Могучая Кучка уже давно молчала, впившись взглядами в две фигуры посередине помещения. Всем немедленно стало ясно, что крупный и осанистый Франц Георгиевич и высокий и тонкий московский португалец с английским именем стоят друг против друга неспроста. Мадемуазель Мари тоже не покинула поля боя, как магнитом притянутая сосущим предчувствием драмы.
– Слушаю вас внимательно, Франц Георгиевич, – подтвердил свою готовность к разговору Ратленд и сказал это… терпеливо. Терпеливо! Но все-таки раздраженный сверх всякой меры Франц Георгиевич пока находил в себе силы сдерживаться.
– Маэстро, у нас возник спор, предметом которого стали вы и ваши… способности.
Ратленд снова кивнул.
– Всем известно, что, несмотря на вашу молодость… – Франц Георгиевич помедлил, – так вот. Несмотря…
Ратленд ждал.
– Вы с легкостью завоевали взыскательную публику обеих наших столиц.

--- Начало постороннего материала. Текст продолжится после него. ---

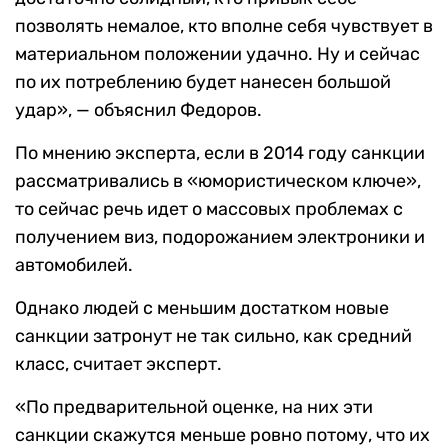
позволять немалое, кто вполне себя чувствует в
материальном положении удачно. Ну и сейчас
по их потреблению будет нанесен большой
удар», — объяснил Федоров.
По мнению эксперта, если в 2014 году санкции
рассматривались в «юмористическом ключе»,
то сейчас речь идет о массовых проблемах с
получением виз, подорожанием электроники и
автомобилей.
Однако людей с меньшим достатком новые
санкции затронут не так сильно, как средний
класс, считает эксперт.
«По предварительной оценке, на них эти
санкции скажутся меньше ровно потому, что их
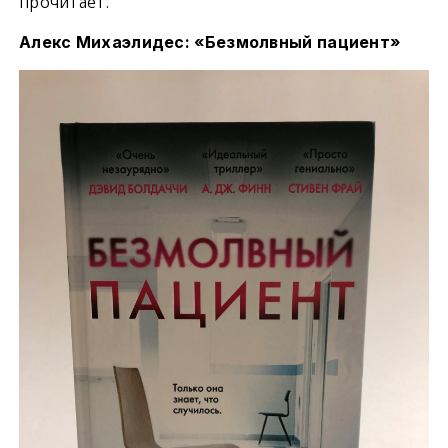
прочитает.
Алекс Михаэлидес: «Безмолвный пациент»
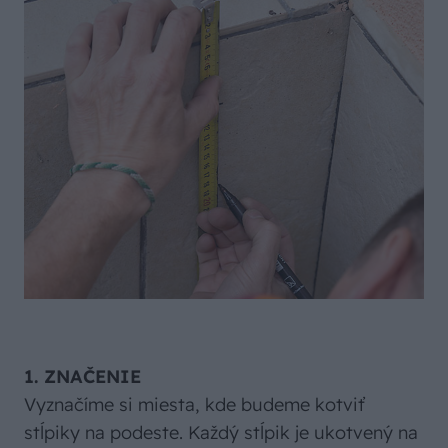
1. ZNAČENIE
Vyznačíme si miesta, kde budeme kotviť
stĺpiky na podeste. Každý stĺpik je ukotvený na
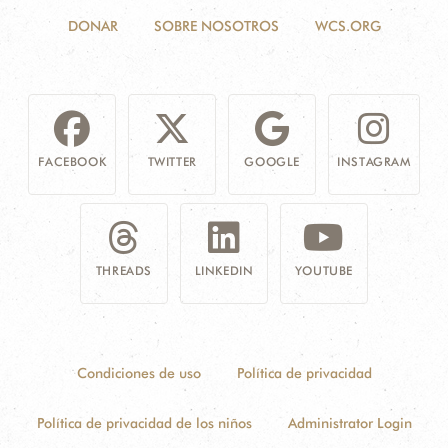
DONAR
SOBRE NOSOTROS
WCS.ORG
FACEBOOK
TWITTER
GOOGLE
INSTAGRAM
THREADS
LINKEDIN
YOUTUBE
Condiciones de uso
Política de privacidad
Política de privacidad de los niños
Administrator Login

Дирижер обозначил признательный поклон, на полдюйма опустив чело, но не сводя внимательного взгляда с говорившего собеседника.
– Но ходят разные слухи.
Теперь молодой маэстро не совершил уже никаких телесных движений и даже бровью высокомерной не повел, а только всем своим безукоризненно заинтересованным видом как бы говорил: «Ну, а дальше-то, дальше?..» Но миссионер Франц Георгиевич принял темп, заданный заезжим собеседником, и решил в свою очередь отмолчаться, мол: «Ты ответь-ка мне что-нибудь, когда с тобой старший по возрасту да по чину господин разговаривает, да не делай из меня дурака».
Винсент поймал этот посыл на лету и послушно подыграл.
– Ах, Франц Георгиевич, – светски протянул он, то ли не осознавая, что вследствие некоторого акцента «светскость» его имеет зловещий, почти угрожающий характер, то ли не заботясь об этом, – вы же были на концертах, слушали музыку. Меня слышали, музыкантов моих… – Доверительную московскую разговорную инверсию Винсент освоил сполна. – Ну что, за спиной моею говорят, будто бы я нот не знаю? Так насвистите мне тут или наиграйте что-нибудь, или пластинку вон поставьте, так я вам партитурку мгновенно на салфетке распишу. Что еще? Что вместо моего оркестра играет граммофон? Нет, два граммофона, в левой и в правой кулисе? Что у меня связи в высоких местах? Так у вас, дражайший Франц Георгиевич, они выше. И места, и связи, – тут он показательно задумался.
Франц Георгиевич, наливавшийся кровью с такой же скоростью, с какой за минуту до этого бледнела мадемуазель Мари (теперь наблюдавшая происходящее, с увлечением кусая платочек, губы и щеки), молчал.